Overparameterization vs. underparameterization. We agree that this is not the best way to present this distinction and we should have called the one-epoch training of LLMs as the “underfitting regime”. What we really meant by (effective) underparameterization is that for one-epoch training, the training and validation losses stay very close to each other. We have updated Figure 4 to more clearly illustrate this for LLMs by plotting the generalization gap directly over training iterations for a GPT-2 small and GPT-2 large models.
Precise meaning of regularization. By regularization, we meant any technique that restricts the hypothesis class and reduces the generalization gap. As illustrated in Figure 4, weight decay does not noticeably reduce it for LLMs trained for one epoch (unlike for CIFAR-10 trained for multiple epochs). Thus, we conclude that the role of weight decay is different from reducing the generalization gap. We will use more precise wording to explain what we mean.
Novelty of the bfloat16 observation. We would like to emphasize that bfloat16 has the same dynamic range as float32, so the issue is not in the overflow (which is an issue, for example, for float16 whose maximum possible value is $65\\,519$ and larger values are interpreted as NaN). We will add a more thorough explanation of this to the paper. Moreover, we will investigate the precise mechanism of how weight decay helps to address the precision issue.

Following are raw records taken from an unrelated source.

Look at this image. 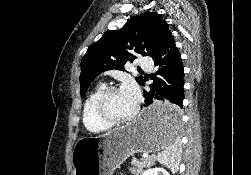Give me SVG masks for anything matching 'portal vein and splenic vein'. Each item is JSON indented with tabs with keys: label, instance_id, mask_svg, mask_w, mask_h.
I'll list each match as a JSON object with an SVG mask.
<instances>
[{
	"label": "portal vein and splenic vein",
	"instance_id": "18ae733b",
	"mask_svg": "<svg viewBox=\"0 0 251 175\" xmlns=\"http://www.w3.org/2000/svg\"><path fill=\"white\" fill-rule=\"evenodd\" d=\"M141 157H142V158H147V157H148V154H147V153H142V154H141Z\"/></svg>",
	"mask_w": 251,
	"mask_h": 175
}]
</instances>
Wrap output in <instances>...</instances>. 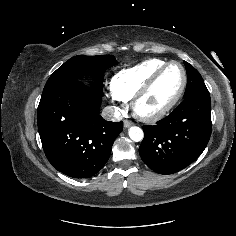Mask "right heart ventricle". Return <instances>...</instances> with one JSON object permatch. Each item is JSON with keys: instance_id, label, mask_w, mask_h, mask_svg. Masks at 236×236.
Wrapping results in <instances>:
<instances>
[{"instance_id": "e07e8e85", "label": "right heart ventricle", "mask_w": 236, "mask_h": 236, "mask_svg": "<svg viewBox=\"0 0 236 236\" xmlns=\"http://www.w3.org/2000/svg\"><path fill=\"white\" fill-rule=\"evenodd\" d=\"M165 63L164 60L154 58L119 71L111 81L112 94L124 102L131 100L151 75Z\"/></svg>"}]
</instances>
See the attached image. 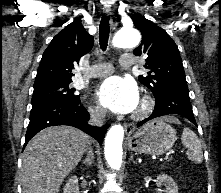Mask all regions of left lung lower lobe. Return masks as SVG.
<instances>
[{"instance_id":"obj_1","label":"left lung lower lobe","mask_w":221,"mask_h":193,"mask_svg":"<svg viewBox=\"0 0 221 193\" xmlns=\"http://www.w3.org/2000/svg\"><path fill=\"white\" fill-rule=\"evenodd\" d=\"M167 114H179L189 119L197 126L189 98L188 87H173L165 92L160 98L155 99L153 113L138 123L141 126L147 121Z\"/></svg>"}]
</instances>
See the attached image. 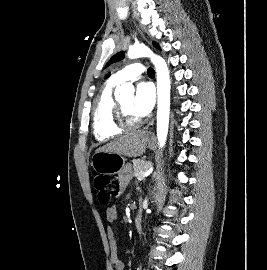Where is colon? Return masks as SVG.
<instances>
[{"label":"colon","instance_id":"5ec220e1","mask_svg":"<svg viewBox=\"0 0 267 270\" xmlns=\"http://www.w3.org/2000/svg\"><path fill=\"white\" fill-rule=\"evenodd\" d=\"M94 188L97 191L101 203L107 204L112 198L118 196L121 191L120 182L104 174H98L93 180Z\"/></svg>","mask_w":267,"mask_h":270}]
</instances>
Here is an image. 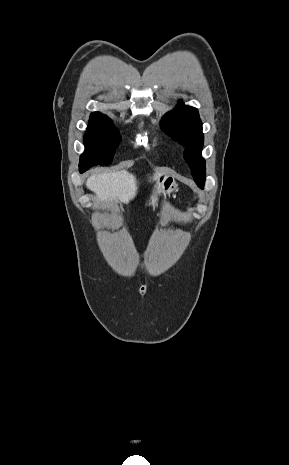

Parameters of the LLM experiments. We used gradient clipping with the default parameter $1.0$ for all experiments so the loss divergence with bfloat16 is not due to the lack of gradient clipping. We used the context length of 256 primarily to speed up the experiments for Section 4.1 but the overall pattern is the same for the context length 1024.

We thank the reviewers again. These comments will help us to formulate our ideas more precisely and collect more comprehensive experimental evidence for the next version of our paper.